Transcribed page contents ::
::::

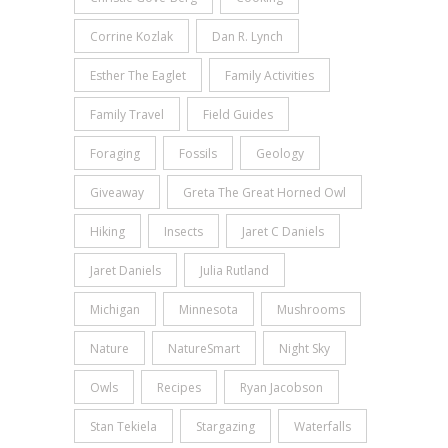
Corrine Kozlak
Dan R. Lynch
Esther The Eaglet
Family Activities
Family Travel
Field Guides
Foraging
Fossils
Geology
Giveaway
Greta The Great Horned Owl
Hiking
Insects
Jaret C Daniels
Jaret Daniels
Julia Rutland
Michigan
Minnesota
Mushrooms
Nature
NatureSmart
Night Sky
Owls
Recipes
Ryan Jacobson
Stan Tekiela
Stargazing
Waterfalls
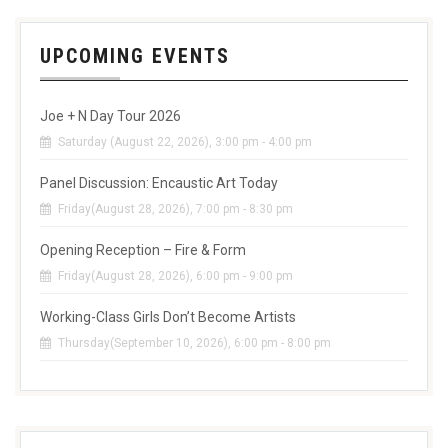
UPCOMING EVENTS
Joe + N Day Tour 2026
Saturday (August 22, 2026), 3:00 pm - 4:00 pm
Panel Discussion: Encaustic Art Today
Friday(August 28, 2026), 7:00 pm - 8:30 pm
Opening Reception – Fire & Form
Friday(August 28, 2026), 6:00 pm - 9:00 pm
Working-Class Girls Don’t Become Artists
Thursday(September 10, 2026), 6:00 pm - 8:00 pm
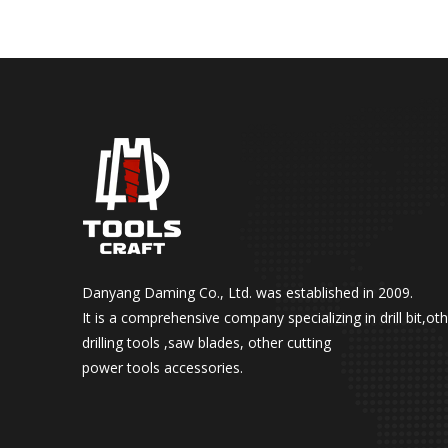
Danyang Daming Co., Ltd. was established in 2009.
It is a comprehensive company specializing in drill bit,ot
drilling tools ,saw blades, other cutting
power tools accessories.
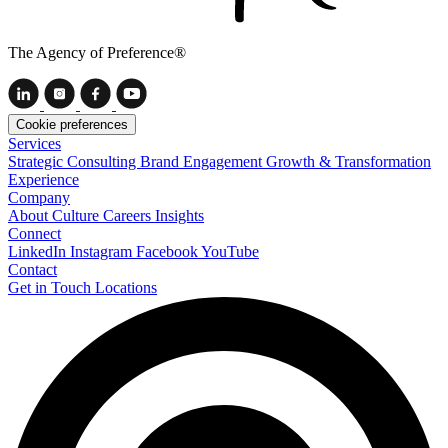
The Agency of Preference®
Cookie preferences
Services
Strategic Consulting
Brand Engagement
Growth & Transformation
Experience
Company
About
Culture
Careers
Insights
Connect
LinkedIn
Instagram
Facebook
YouTube
Contact
Get in Touch
Locations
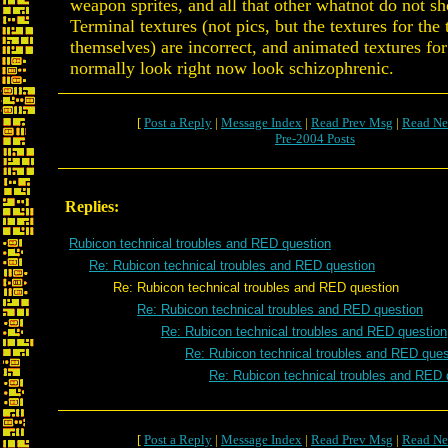
weapon sprites, and all that other whatnot do not sh
Terminal textures (not pics, but the textures for the
themselves) are incorrect, and animated textures for
normally look right now look schizophrenic.
[
Post a Reply
|
Message Index
|
Read Prev Msg
|
Read Ne
Pre-2004 Posts
Replies:
Rubicon technical troubles and RED question
Re: Rubicon technical troubles and RED question
Re: Rubicon technical troubles and RED question
Re: Rubicon technical troubles and RED question
Re: Rubicon technical troubles and RED question
Re: Rubicon technical troubles and RED ques
Re: Rubicon technical troubles and RED 
[
Post a Reply
|
Message Index
|
Read Prev Msg
|
Read Ne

::::

List the lines of the entries that include "August".

Your response ::
Saturday (August 22, 2026), 3:00 pm - 4:00 pm
Friday(August 28, 2026), 7:00 pm - 8:30 pm
Friday(August 28, 2026), 6:00 pm - 9:00 pm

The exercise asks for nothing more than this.